● **HOW TO COMPLETE THIS TASK**
One line at a time, check the entries below for the word "button", and copy each line that has it.

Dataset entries
----------------------------------------

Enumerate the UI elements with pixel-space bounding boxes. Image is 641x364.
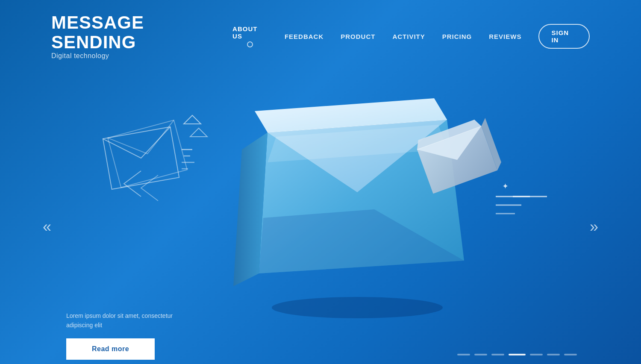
page-dot-6[interactable]: [547, 354, 560, 355]
page-dot-4[interactable]: [509, 354, 526, 355]
nav-activity[interactable]: ACTIVITY: [392, 33, 425, 40]
read-more-button[interactable]: Read more: [66, 338, 155, 360]
svg-point-8: [272, 297, 443, 318]
hero-description: Lorem ipsum dolor sit amet, consectetur …: [66, 311, 173, 330]
nav-feedback[interactable]: FEEDBACK: [285, 33, 323, 40]
page-dot-7[interactable]: [564, 354, 577, 355]
logo-subtitle: Digital technology: [51, 52, 232, 60]
page-dot-2[interactable]: [474, 354, 487, 355]
logo: MESSAGE SENDING Digital technology: [51, 13, 232, 60]
nav-about-us[interactable]: ABOUT US: [232, 25, 268, 47]
sparkle-decoration: ✦: [502, 182, 509, 191]
pagination-dots: [457, 354, 577, 355]
main-content: « »: [0, 73, 641, 364]
nav-product[interactable]: PRODUCT: [341, 33, 375, 40]
page-dot-3[interactable]: [491, 354, 504, 355]
prev-arrow[interactable]: «: [43, 218, 51, 236]
logo-title: MESSAGE SENDING: [51, 13, 232, 52]
nav-reviews[interactable]: REVIEWS: [489, 33, 521, 40]
page-dot-1[interactable]: [457, 354, 470, 355]
nav-pricing[interactable]: PRICING: [442, 33, 472, 40]
page-dot-5[interactable]: [530, 354, 543, 355]
envelope-illustration: [191, 64, 532, 329]
decorative-lines: [496, 192, 547, 228]
header: MESSAGE SENDING Digital technology ABOUT…: [0, 0, 641, 73]
sign-in-button[interactable]: SIGN IN: [538, 24, 590, 49]
navigation: ABOUT US FEEDBACK PRODUCT ACTIVITY PRICI…: [232, 24, 590, 49]
next-arrow[interactable]: »: [590, 218, 598, 236]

----------------------------------------

● **TASK RESULT**
read-more-button[interactable]: Read more: [66, 338, 155, 360]
sign-in-button[interactable]: SIGN IN: [538, 24, 590, 49]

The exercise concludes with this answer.